“Naaşlar omuzlarda götürülürken on binlerce kişi Allâhuekber diye bağırıyor, kadınlar evlerinin önlerinde, balkonlarda, pencerelerde dilleriyle zılgıt çekiyor, marşlar söyleniyordu. Birden ‘intikam, intikam, intikam, intikam!’ diye bir ses yükseldi. Aman Allah’ım, on binlerce kişi tek bir ağızdan yeri-göğü intikam yeminleriyle inletiyordu. Bu şekilde tekbir ve yeminlerle cenazeyi taşıyan kalabalık, şehrin içinden geçerken Yahudi ve İngilizlerin bulunduğu bir karakolu taş yağmuruna tutup harap ettiler. Herkesin tüyleri diken diken olmuştu. Yoluna devam eden kalabalık karşısına çıkan bir manga İngiliz askerini de linç etmeye kalkıştı. Askerler canlarını zor kurtardılar. Aslında cenazeler kabristana arabalarla götürülecekti. Ne var ki kalabalığın heyecanı buna müsaade etmedi. Beş kilometre yol boyunca omuzlarda taşınan şehitler kabristana ancak 3,5 saatte varabildi. Yıllar sürecek Filistin’in varoluş mücadelesinin ilk kahramanları kanlı elbiseleriyle defnedildiler.

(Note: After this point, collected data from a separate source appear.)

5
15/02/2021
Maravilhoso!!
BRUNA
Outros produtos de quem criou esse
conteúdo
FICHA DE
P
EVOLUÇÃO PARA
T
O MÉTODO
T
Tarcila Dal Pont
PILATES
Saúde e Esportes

Herkesin dilinde iki kelime vardı: İntikam ve Allâhuekber.”
Filistinli yazar Ekrem Zuayter, büyük mücahid İzzeddîn el-Kassâm’ın cenazesini böyle anlatıyordu. Defnedildiği mezarından Filistinlilerin kalbine mücadele azmi ve cihad heyecanı olarak dönecek Şeyh İzzeddîn, kanlara bulanan sarığıyla direnişin de ilk adımını atmıştı.

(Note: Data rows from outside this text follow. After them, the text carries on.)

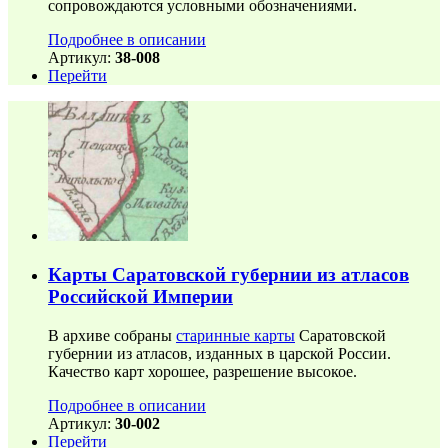
сопровождаются условными обозначениями.
Подробнее в описании
Артикул:
38-008
Перейти
Карты Саратовской губернии из атласов
Российской Империи
В архиве собраны
старинные карты
Саратовской
губернии из атласов, изданных в царской России.
Качество карт хорошее, разрешение высокое.
Подробнее в описании
Артикул:
30-002
Перейти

İzzeddîn el-Kassâm’ın hayat hikâyesi, 1882 yılında, Suriye’nin sahil şehirlerinden Lazkiyye’nin hemen güneyinde bulunan Ceble beldesinde başladı. Mütevazı, ilim ehli ve mütedeyyin bir aileye mensuptu. Baba tarafından dedesi Mustafa Irak’tan gelmiş, ilim-irfan sahibi, itibarlı bir Kadirî şeyhiydi. Yine ilim erbabı olan babası Abdulkadir, medresede müderrislik yapıyor, beraberinde şeriat mahkemesi üyeliğini de yürütüyordu. Annesi Halime, ilimle iştigal eden bir ailenin kızıydı. Tam mânasıyla bir ilim yuvasında büyüyen İzzeddîn el-Kassâm, ilk eğitimini aile ortamında aldı. Ceble civarında tanınan âlimlerin derslerine katıldı, medreselere gitti. 14 yaşına kadar süren bu tahsil hayatında gösterdiği iştiyak, babasını heyecanlandırmıştı. Onun iyi bir âlim olmasını isteyen baba Abdulkadir el-Kassâm, gençliğinin hemen başlarında olan İzzeddîn’i ve diğer kardeşi Fahreddîn’i, Kahire’deki meşhur ilim merkezi Ezher’e göndermeye karar verdi.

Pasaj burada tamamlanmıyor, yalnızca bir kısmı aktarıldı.